◆ **Required action**
Go through the records underneath and count the lines that include the string "Clain". Give nothing but the number.

==== Data shown ====

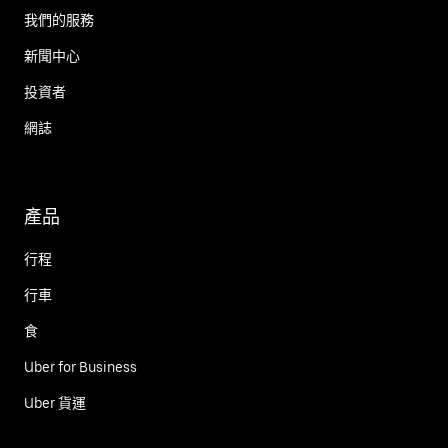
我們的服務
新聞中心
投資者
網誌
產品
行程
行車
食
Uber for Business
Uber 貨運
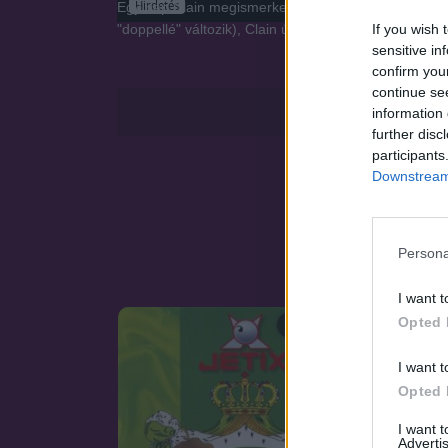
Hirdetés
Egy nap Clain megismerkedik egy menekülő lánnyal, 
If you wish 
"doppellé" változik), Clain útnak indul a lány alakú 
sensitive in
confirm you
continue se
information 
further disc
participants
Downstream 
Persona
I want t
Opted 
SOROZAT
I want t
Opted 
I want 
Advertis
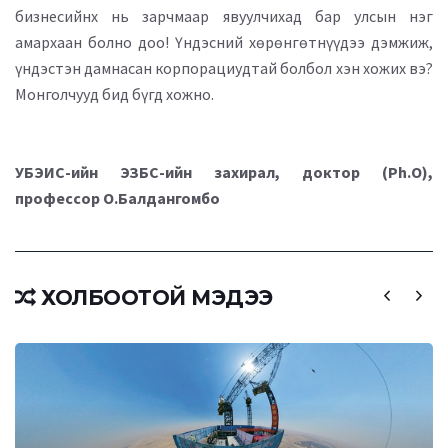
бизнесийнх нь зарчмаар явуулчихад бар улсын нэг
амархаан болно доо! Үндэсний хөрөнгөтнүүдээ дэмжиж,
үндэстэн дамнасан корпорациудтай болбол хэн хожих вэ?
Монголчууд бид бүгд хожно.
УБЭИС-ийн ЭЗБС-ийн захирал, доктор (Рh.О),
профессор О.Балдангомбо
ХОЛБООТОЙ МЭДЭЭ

====
==== Data shown ====

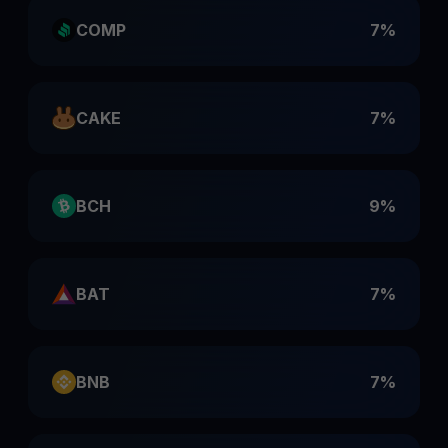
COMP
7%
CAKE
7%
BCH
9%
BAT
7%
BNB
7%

====

◆ **Final answer**
2